Ты была мне – услада страданий*,
Все, чего я желал в забытьи,
Ты как остров была в океане,
Как журчащие звонко ручьи,
И как храм, весь в цветах, весь в тумане.
И цветы эти были мои.
Слишком радостный сон, чтобы длиться!
Упованье, что жило лишь миг!
Чей-то зов из грядущего мчится,
«Дальше! Дальше!» – слабеющий крик.
Но над прошлым (где туча дымится!)
Дух мой дрогнул – замедлил – поник.
Потому что – о, горе мне! горе! —
Блеск души отошел навсегда,
Мне поет беспредельное море —
«Никогда – никогда – никогда
У подстреленной птицы во взоре
Не засветится жизни звезда.»
И часы мои – призраки сказки,
И ночные тревожные сны; —
Там, где взор твой, исполненный ласки,
Где шаги твои тайно слышны —
О, в какой упоительной пляске —
У какой итальянской волны!
Да, в одном из морских караванов,
Ту, чей образ так юн и красив,
От Любви увлекли для обманов,
От меня навсегда отлучив! —
От меня, и от наших туманов,
И от наших серебряных ив!

Что эти строки были написаны по-английски – язык, относительно которого я не думал, что автор их его знает – меня не очень удивило. Я слишком хорошо был осведомлен относительно размеров его познаний и его особенной наклонности скрывать их от постороннего наблюдения, чтобы быть изумленным таким открытием: но обозначение места, сопровождавшее дату, признаюсь, немало меня озадачило.
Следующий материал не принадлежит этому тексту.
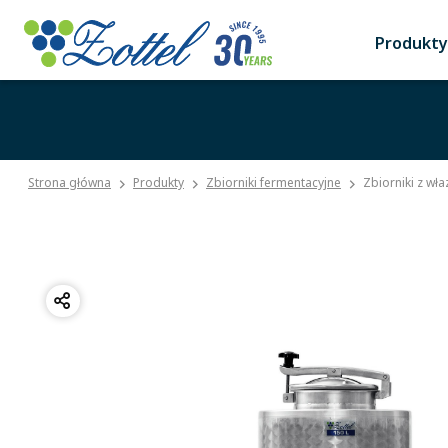
Produkty
Strona główna
Produkty
Zbiorniki fermentacyjne
Zbiorniki z wł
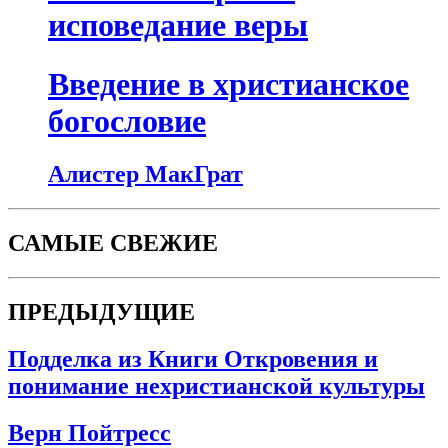
исповедание веры
Введение в христианское
богословие
Алистер МакГрат
САМЫЕ СВЕЖИЕ
ПРЕДЫДУЩИЕ
Подделка из Книги Откровения и
понимание нехристианской культуры
Верн Пойтресс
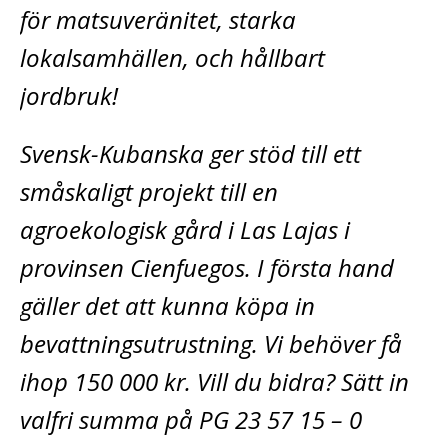
för matsuveränitet, starka
lokalsamhällen, och hållbart
jordbruk!
Svensk-Kubanska ger stöd till ett
småskaligt projekt till en
agroekologisk gård i Las Lajas i
provinsen Cienfuegos. I första hand
gäller det att kunna köpa in
bevattningsutrustning. Vi behöver få
ihop 150 000 kr. Vill du bidra? Sätt in
valfri summa på PG 23 57 15 – 0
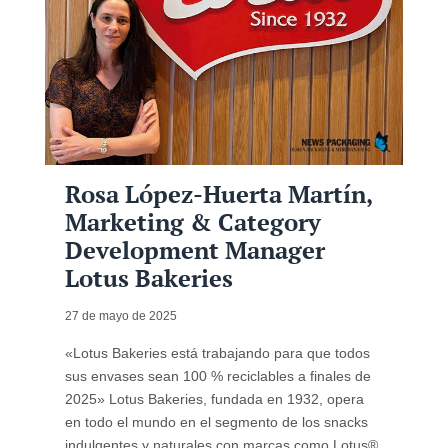
Rosa López-Huerta Martín,
Marketing & Category
Development Manager
Lotus Bakeries
27 de mayo de 2025
«Lotus Bakeries está trabajando para que todos
sus envases sean 100 % reciclables a finales de
2025» Lotus Bakeries, fundada en 1932, opera
en todo el mundo en el segmento de los snacks
indulgentes y naturales con marcas como Lotus®,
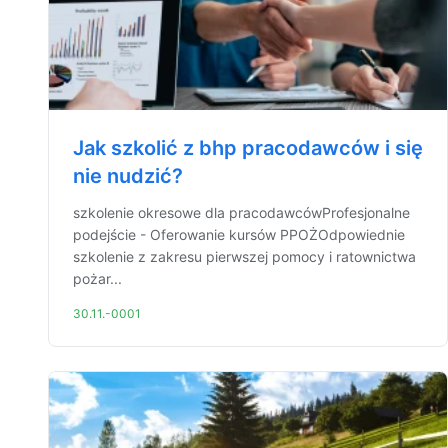
Jak szkolić z bhp pracodawców i się
nie nudzić?
szkolenie okresowe dla pracodawcówProfesjonalne
podejście - Oferowanie kursów PPOŻOdpowiednie
szkolenie z zakresu pierwszej pomocy i ratownictwa
pożar...
30.11.-0001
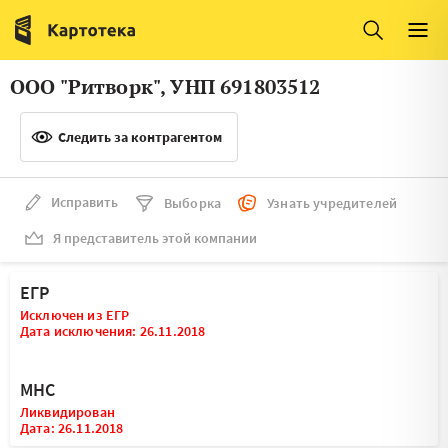
Италия
Ирландия
Люксембург
Литва
ООО "Ритворк", УНП 691803512
Латвия
Македония
Следить за контрагентом
Нидерланды
Норвегия
Словения
Сербия
Исправить
Выборка
Узнать учредителей
Франция
Финляндия
Я представитель этой компании
Швеция
Эстония
ЕГР
Мальта
Исключен из ЕГР
Дата исключения: 26.11.2018
МНС
Ликвидирован
Дата: 26.11.2018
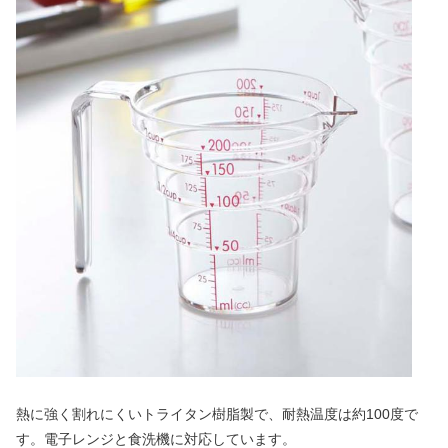
熱に強く割れにくいトライタン樹脂製で、耐熱温度は約100度で
す。電子レンジと食洗機に対応しています。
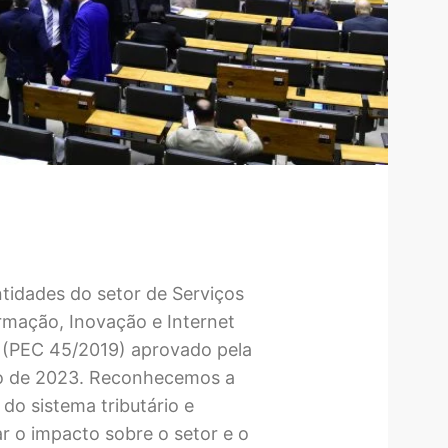
ntidades do setor de Serviços
ormação, Inovação e Internet
a (PEC 45/2019) aprovado pela
o de 2023. Reconhecemos a
do sistema tributário e
r o impacto sobre o setor e o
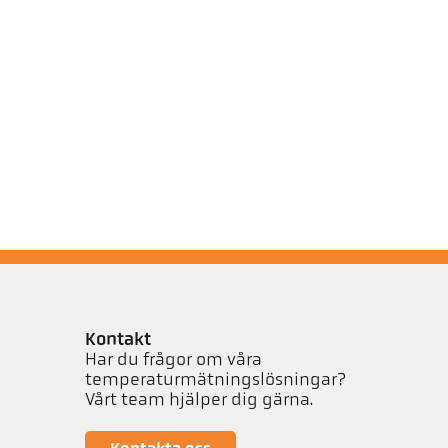
Kontakt
Har du frågor om våra
temperaturmätningslösningar?
Vårt team hjälper dig gärna.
Сперва было написано Лондон, потом это слово было тщательно вычеркнуто – не настолько однако, чтобы быть скрытым от внимательного взгляда. Я говорю, что это немало меня озадачило, так как я хорошо помню, что, однажды в разговоре с моим другом, я как раз спросил его, встречался ли он когда-нибудь в Лондоне с маркизой ди Ментони (жившей за несколько лет до её замужества в этом городе), и ответ его, если я не ошибаюсь, дал мне понять, что он никогда не был в столице Великобритании. Я мог бы здесь также упомянуть, что я не раз слыхал (я, конечно, не верил такому неправдоподобному рассказу), будто бы тот, о ком я сейчас говорю, был не только по рождению, но и по воспитанию, англичанин.

* * *

– Здесь есть одна картина, – сказал он, не замечая, что я нашел трагедию, – здесь есть еще одна картина, которую вы не видали. – И, откинув одну из занавесей, он открыл портрет маркизы Афродиты во весь рост.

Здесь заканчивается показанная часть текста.